TransWikia.com

Is it possible to read a subset of points with the PDAL C++ api?

Geographic Information Systems Asked on November 29, 2021

I am using the PDAL C++ API to read LAS/LAZ data. We’re finding some of the tile files are very large (160M+ points), so I wish to take a sample of them. Although the point order in the tiles is arbitrary, it definitely isn’t random, so we probably want random sampling. Alternative methods would appear to be too slow and/or require an index. Index building is the specific limit I’m hitting with 160M points!

I could easily do this myself, but it looks like PDAL reads all points into memory first. This seems wasteful for such large datasets.
Is it possible to tell PDAL to "only read a random selection of N valid points from disk"?

One Answer

PDAL supports streaming, but not all filters support it. If you don't want to load all of the data into memory at once, you need to use streaming.

filters.decimation can support streaming because it doesn't need to consider all of the points to complete its work.

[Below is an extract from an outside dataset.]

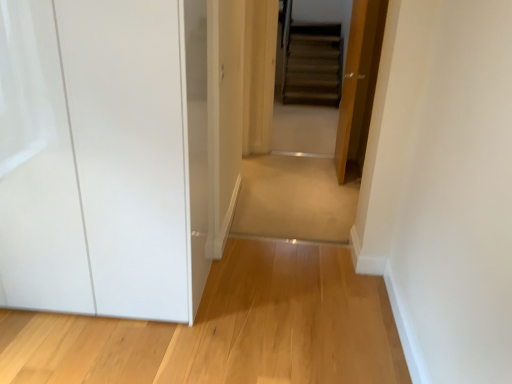 I want to click on empty space that is ontop of light wood floor at lower left, which is counted as the 1th path, starting from the front (from a real-world perspective), so click(x=219, y=330). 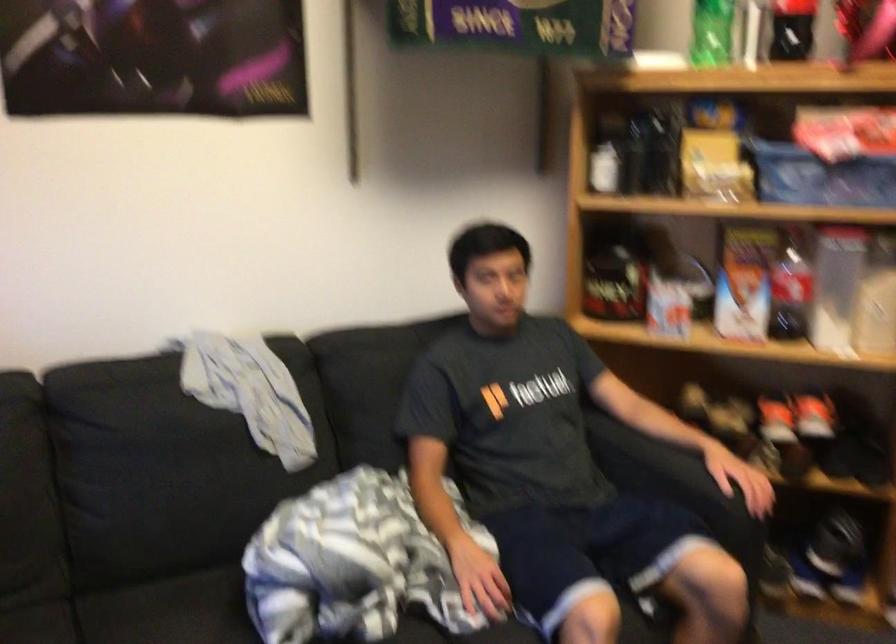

For example, the following would keep every tenth point in the file:

pdal translate input.las output.las decimation --filters.decimation.step=10

This isn't a random sampling, however. It's an order-specific decimation. The more rigorous filters.sample performs a Poisson sample to preserve a minimum radius. For example, this preserves a 10m radius:

pdal translate input.las output.las sample --filters.sample.radius=10

filters.sample requires looking at the entire set of data, however, and does not support streaming.

You don't state what indexing method you are using. 160M points isn't that big of a dataset, so I'm not sure what specific issue you are hitting there.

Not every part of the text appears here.